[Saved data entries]
● ● ● ●

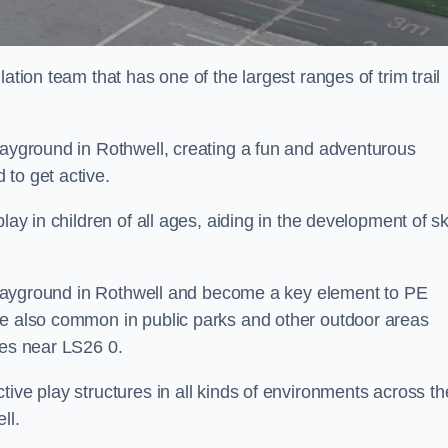
ation team that has one of the largest ranges of trim trail
layground in Rothwell, creating a fun and adventurous
to get active.
lay in children of all ages, aiding in the development of ski
l playground in Rothwell and become a key element to PE
re also common in public parks and other outdoor areas
ies near LS26 0.
ive play structures in all kinds of environments across th
ll.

● ● ● ●

*Task description:*
Repeat the data in full, exactly as it stands, but drop every picture.

*Output below:*
ation team that has one of the largest ranges of trim trail
layground in Rothwell, creating a fun and adventurous
to get active.
lay in children of all ages, aiding in the development of ski
l playground in Rothwell and become a key element to PE
re also common in public parks and other outdoor areas
ies near LS26 0.
ive play structures in all kinds of environments across th
ll.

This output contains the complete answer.